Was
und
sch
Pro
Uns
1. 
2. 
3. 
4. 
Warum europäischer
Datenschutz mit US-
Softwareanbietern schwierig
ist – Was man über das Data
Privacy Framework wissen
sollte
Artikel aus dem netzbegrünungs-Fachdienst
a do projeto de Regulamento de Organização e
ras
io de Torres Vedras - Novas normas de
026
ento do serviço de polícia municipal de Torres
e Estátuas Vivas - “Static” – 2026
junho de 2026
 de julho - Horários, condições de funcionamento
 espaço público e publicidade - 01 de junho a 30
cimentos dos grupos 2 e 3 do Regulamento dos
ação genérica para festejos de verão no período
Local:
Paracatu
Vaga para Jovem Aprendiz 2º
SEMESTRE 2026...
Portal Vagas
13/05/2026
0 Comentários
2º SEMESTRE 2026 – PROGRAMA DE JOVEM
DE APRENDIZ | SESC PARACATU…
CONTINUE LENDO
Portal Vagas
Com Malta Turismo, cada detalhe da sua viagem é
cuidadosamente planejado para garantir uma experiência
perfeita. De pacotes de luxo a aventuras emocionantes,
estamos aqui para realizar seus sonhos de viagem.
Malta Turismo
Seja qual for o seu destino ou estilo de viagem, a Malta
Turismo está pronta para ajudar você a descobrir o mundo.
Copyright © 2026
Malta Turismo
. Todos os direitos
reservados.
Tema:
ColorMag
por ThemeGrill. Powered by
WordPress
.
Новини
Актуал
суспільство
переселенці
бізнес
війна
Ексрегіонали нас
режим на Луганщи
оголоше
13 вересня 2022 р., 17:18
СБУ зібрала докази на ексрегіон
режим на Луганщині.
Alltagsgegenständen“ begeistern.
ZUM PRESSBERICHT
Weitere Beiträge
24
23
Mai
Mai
----------------------------------------
EXERCISE AIM →
For each line in the material above that holds the word "viagem", add one to a count; state only the final number.

ANSWER SPACE →
3